Avec cette proposition de loi, « ça va être à ces fournisseurs d’IA de justifier qu’ils n’ont pas utilisé cette œuvre originale pour leur modèle d’entraînement d’IA générative ». Le texte, « extrêmement précis sur le plan juridique », doit permettre aux juges de déterminer « s’il y a eu exploitation d’une œuvre originale, et à ce moment-là, s’il y a atteinte à la propriété intellectuelle ». Si tel est le cas, les plateformes devront « payer des droits d’auteur », poursuit la sénatrice.
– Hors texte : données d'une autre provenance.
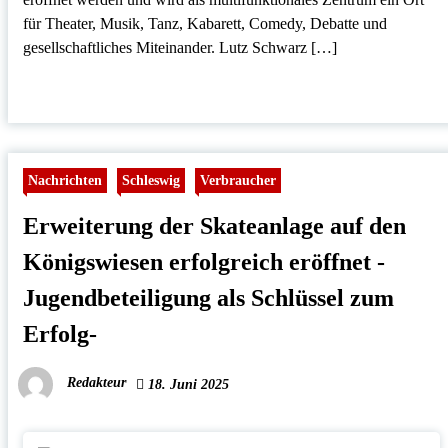
für Theater, Musik, Tanz, Kabarett, Comedy, Debatte und
gesellschaftliches Miteinander. Lutz Schwarz […]
Nachrichten
Schleswig
Verbraucher
Erweiterung der Skateanlage auf den
Königswiesen erfolgreich eröffnet -
Jugendbeteiligung als Schlüssel zum
Erfolg-
Redakteur
18. Juni 2025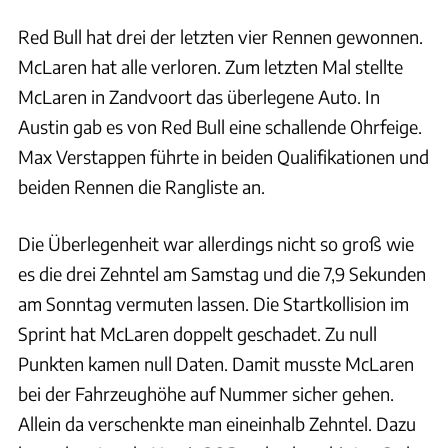
Red Bull hat drei der letzten vier Rennen gewonnen.
McLaren hat alle verloren. Zum letzten Mal stellte
McLaren in Zandvoort das überlegene Auto. In
Austin gab es von Red Bull eine schallende Ohrfeige.
Max Verstappen führte in beiden Qualifikationen und
beiden Rennen die Rangliste an.
Die Überlegenheit war allerdings nicht so groß wie
es die drei Zehntel am Samstag und die 7,9 Sekunden
am Sonntag vermuten lassen. Die Startkollision im
Sprint hat McLaren doppelt geschadet. Zu null
Punkten kamen null Daten. Damit musste McLaren
bei der Fahrzeughöhe auf Nummer sicher gehen.
Allein da verschenkte man eineinhalb Zehntel. Dazu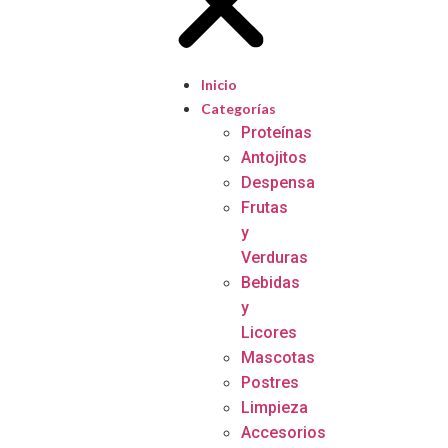
Inicio
Categorías
Proteínas
Antojitos
Despensa
Frutas
y
Verduras
Bebidas
y
Licores
Mascotas
Postres
Limpieza
Accesorios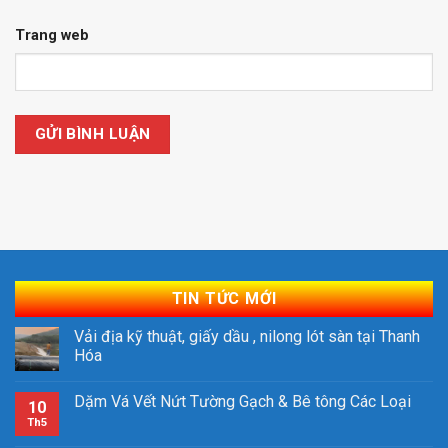
Trang web
TIN TỨC MỚI
Vải địa kỹ thuật, giấy dầu , nilong lót sàn tại Thanh
Hóa
Dặm Vá Vết Nứt Tường Gạch & Bê tông Các Loại
10
Th5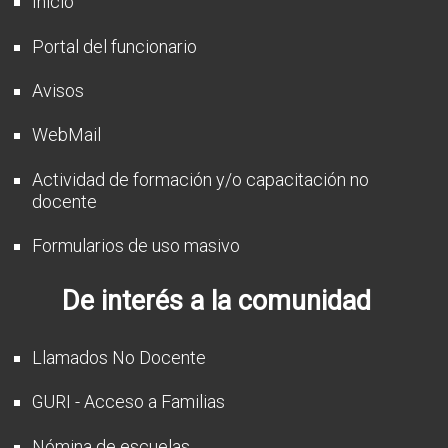
Inicio
Portal del funcionario
Avisos
WebMail
Actividad de formación y/o capacitación no
docente
Formularios de uso masivo
De interés a la comunidad
Llamados No Docente
GURI - Acceso a Familias
Nómina de escuelas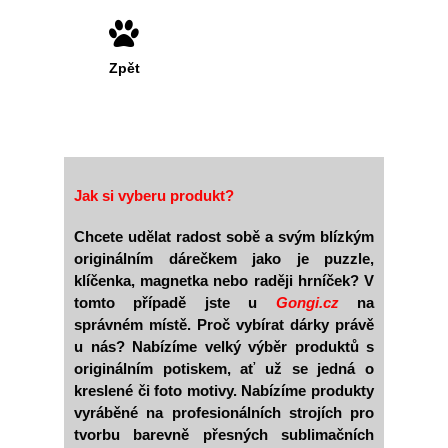
Zpět
Jak si vyberu produkt?
Chcete udělat radost sobě a svým blízkým
originálním dárečkem jako je puzzle,
klíčenka, magnetka nebo raději hrníček? V
tomto případě jste u
Gongi.cz
na
správném místě. Proč vybírat dárky právě
u nás? Nabízíme velký výběr produktů s
originálním potiskem, ať už se jedná o
kreslené či foto motivy. Nabízíme produkty
vyráběné na profesionálních strojích pro
tvorbu barevně přesných sublimačních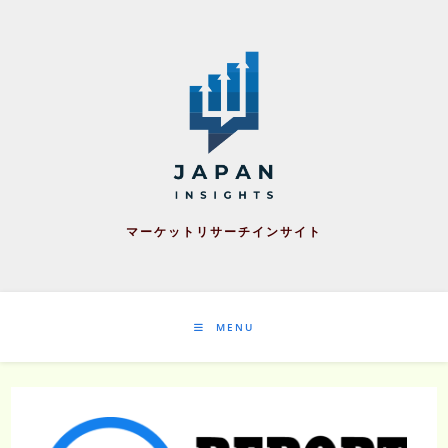
Skip
to
content
マーケットリサーチインサイト
MENU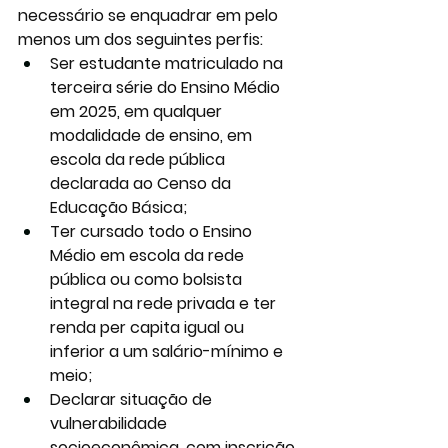
necessário se enquadrar em pelo 
menos um dos seguintes perfis:
Ser estudante matriculado na 
terceira série do Ensino Médio 
em 2025, em qualquer 
modalidade de ensino, em 
escola da rede pública 
declarada ao Censo da 
Educação Básica;
Ter cursado todo o Ensino 
Médio em escola da rede 
pública ou como bolsista 
integral na rede privada e ter 
renda per capita igual ou 
inferior a um salário-mínimo e 
meio;
Declarar situação de 
vulnerabilidade 
socioeconômica, com inscrição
Laure Darcos souhaite aussi inciter l’industrie de la tech, pour l’instant hostile au texte, à être « bon élève » pour « négocier des droits d’auteur avec chaque secteur culturel ».
« Ce qu’on aimerait, c’est qu’à partir de maintenant, on demande aux fournisseurs d’IA, qu’ils soient français, américains, européens, de se remettre autour de la table avec les différents secteurs culturels pour un meilleur partage de la valeur. »
Laure Darcos, sénatrice Horizonsà France Inter
La sénatrice précise qu’elle n’est pas « contre l’innovation » mais que cela « ne doit plus se faire sans l’autorisation des ayants droit ».
Si cette proposition de loi est adoptée, la France sera le premier pays au monde à mettre en place une telle législation. Elle sera discutée en séance publique au Sénat mercredi. Étant transpartisan, le texte a des chances d’être voté par les sénateurs, estime Laure Darcos. En revanche, il devra ensuite être examiné à l’Assemblée, ce qui sera « plus compliqué ».